The Second Circuit Court of Appeals raised eyebrows a few months ago when it suggested that attorneys who represent the winning party in civil rights litigation may not be entitled to their full hourly rate. In Arbor Hill Concerned Citizens v. County of Albany, the Court (Walker, Jacobs and former Supreme Court Justice O'Connor) noted that the standard method of calculating attorneys' fees -- multiplying the lawyer's hourly rate by the number of hours expended on the case -- is not always a useful model. The real question, according to the Court, is what a paying client might pay for legal representation. The Court surprised the civil rights community with the following language:
In determining what rate a paying client would be willing to pay, the district court should . . . bear in mind that a reasonable, paying client wishes to spend the minimum necessary to litigate the case effectively. The district court should also consider that such an individual might be able to negotiate with his or her attorneys, using their desire to obtain the reputational benefits that might accrue from being associated with the case. The district court should then use that reasonable hourly rate to calculate what can properly be termed the "presumptively reasonable
This complicates matters considerably. The Court presumes that some civil rights lawyers might be content to handle a case without charge (or at a reduced rate) in order to enhance their reputation, so if the attorney wins the case, his attorneys' fee award may be adjusted accordingly. The inquiry is theoretical. The Court of Appeals suggests that the attorneys' fee award turns on what a paying client might be willing to spend on the case, and that the client can negotiate a reduced rate by suggesting the attorney has something else to gain by handling the matter. But most civil rights plaintiffs have little if any money to finance their litigation. If the civil rights case is filed out of an important principle -- like a First Amendment or other case that does not produce a large damage award -- then most people would not pay a lawyer $250 or $300 to litigate the case. The lawyer takes the case because an important principle is at stake even if the damages are low.

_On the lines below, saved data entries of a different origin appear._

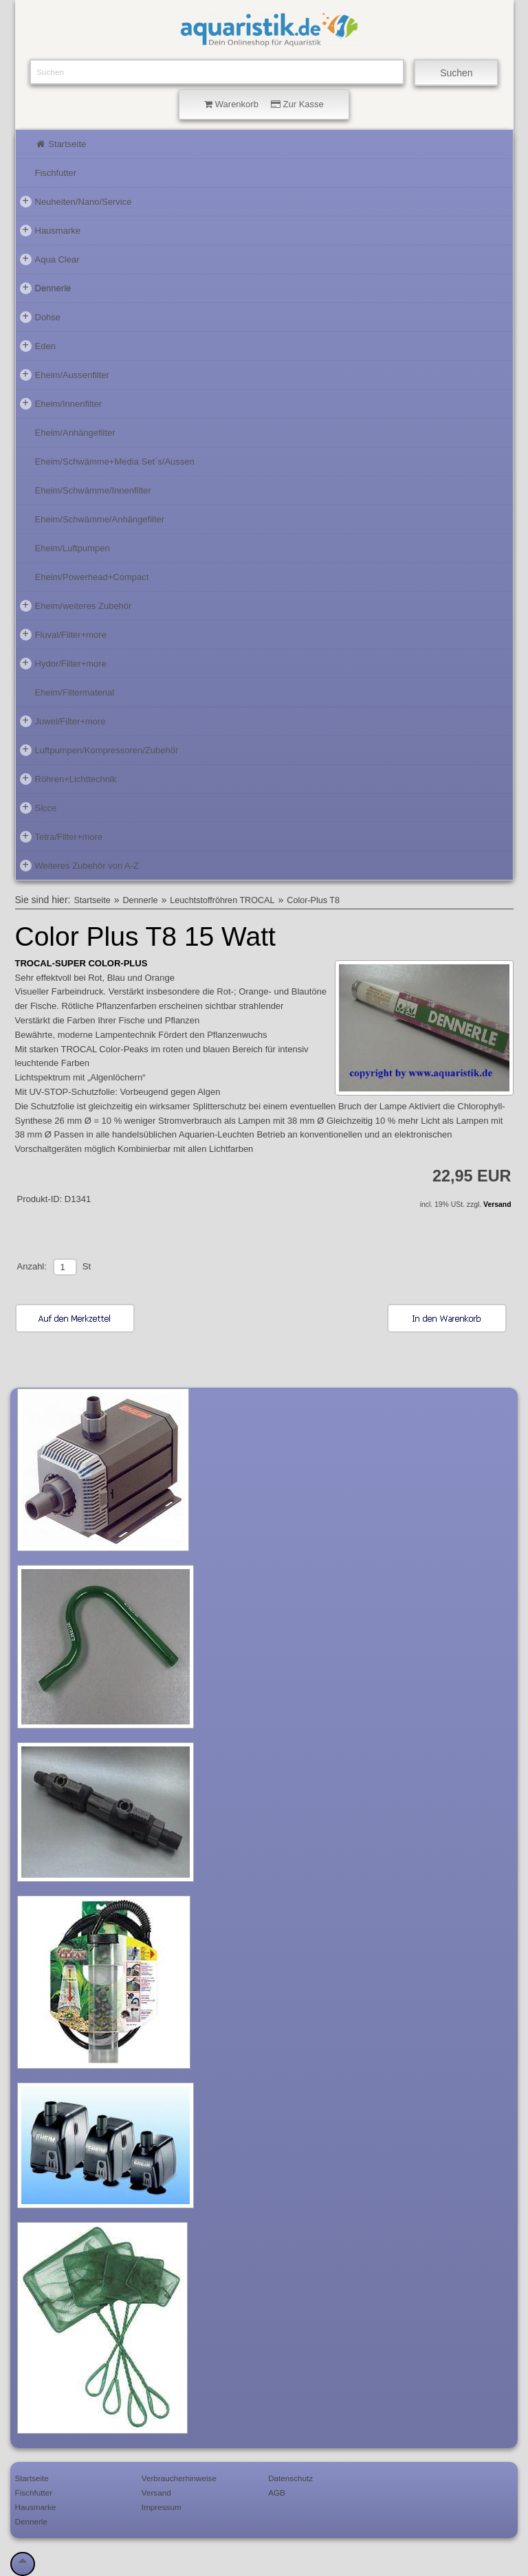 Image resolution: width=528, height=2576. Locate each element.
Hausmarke (50, 230)
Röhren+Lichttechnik (68, 778)
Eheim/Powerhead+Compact (92, 577)
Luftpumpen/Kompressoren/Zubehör (99, 749)
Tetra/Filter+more (61, 836)
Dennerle (46, 288)
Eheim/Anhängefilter (75, 433)
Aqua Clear (50, 259)
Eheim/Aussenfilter (64, 374)
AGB (276, 2492)
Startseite (61, 144)
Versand (497, 1204)
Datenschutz (290, 2478)
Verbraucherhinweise (179, 2478)
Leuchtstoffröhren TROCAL (222, 900)
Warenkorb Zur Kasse (264, 104)
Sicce (38, 807)
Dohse (40, 316)
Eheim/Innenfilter (61, 403)
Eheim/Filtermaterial (75, 692)
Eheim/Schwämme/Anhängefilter (100, 519)
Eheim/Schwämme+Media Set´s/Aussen (115, 461)
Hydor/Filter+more (63, 663)
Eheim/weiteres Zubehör (76, 605)
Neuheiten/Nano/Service (76, 201)
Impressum (162, 2506)
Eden (38, 345)
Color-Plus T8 (313, 900)
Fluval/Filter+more (63, 634)
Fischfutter (56, 173)
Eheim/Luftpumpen (72, 548)
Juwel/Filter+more (63, 721)
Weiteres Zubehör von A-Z (80, 865)
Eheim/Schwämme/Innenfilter (93, 490) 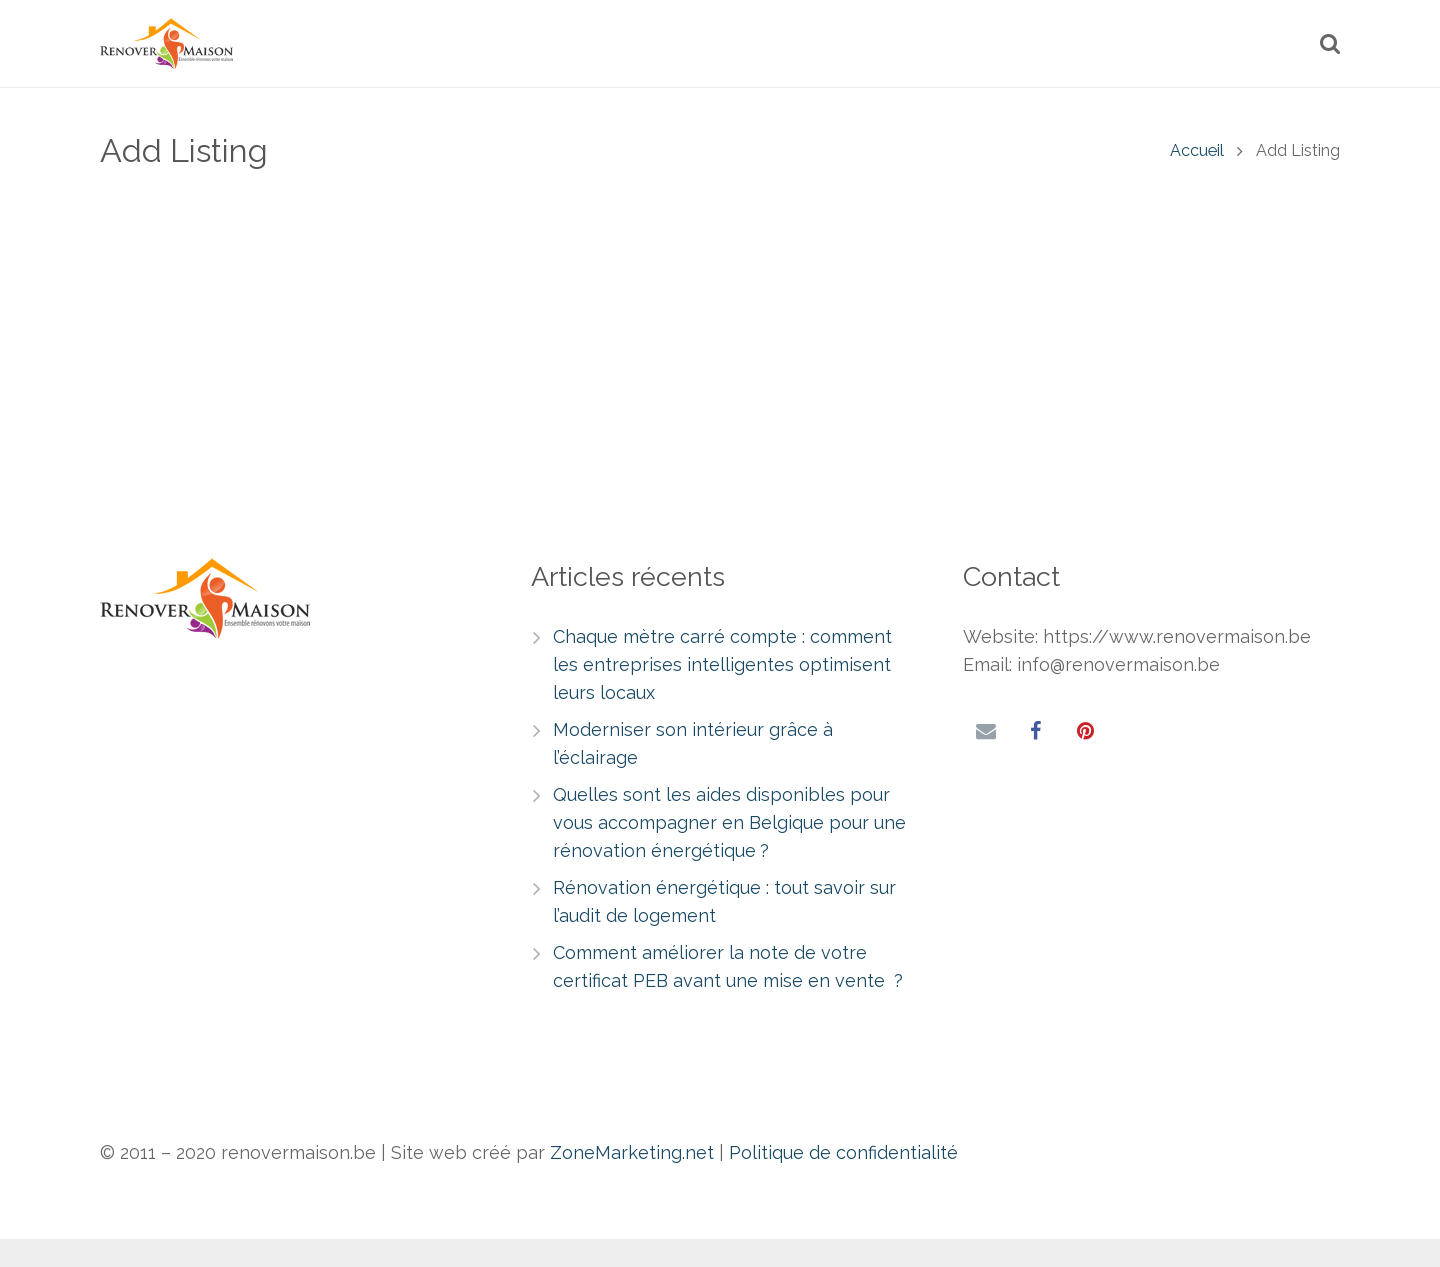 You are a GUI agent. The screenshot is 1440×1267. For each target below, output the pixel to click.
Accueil (1197, 183)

Reputation does not pay the bills; money does. A lawyer may gain some reputational benefit from handling an important civil rights case, but that does not mean he should not be paid appropriately. Some of the most important civil rights cases ever filed generated minimal damages. Certainly, lawyers representing defendant corporations and municipalities get paid their market rate.
The lawyers in the Arbor Hill case petitioned the Court of Appeals to reconsider its opinion. Last week, the Court amended its opinion, dropping a footnote stating:
Our decision today in no way suggests that attorneys from non-profit organizations or attorneys from private law firms engaged in pro bono work are excluded from the usual approach to determining attorneys' fees. We hold only that in calculating the reasonable hourly rate for particular legal services, a district court should consider what a reasonable, paying client would expect to pay. . . . Attorneys -- regardless of whether they are pursuing litigation on behalf of a paying client or a non-paying client -- should receive out-of-district fees only if a reasonable, paying client would have retained out-of-district counsel.
Lawyers involved in the case say the footnote does not necessarily clear up the confusion. This kind of attorneys' fee jurisprudence may wind up in the Supreme Court. That's not a good thing. The Court has limited attorneys' fee awards over the past 15 years, ruling that nominal damage awards may not justify a fee award and also that the plaintiff is not entitled to attorneys' fees if he wins the case after the defendant moots out the case by providing him the relief before the judge can issue a ruling. For now, resolution of attorneys' fee awards will depend on the trial judge.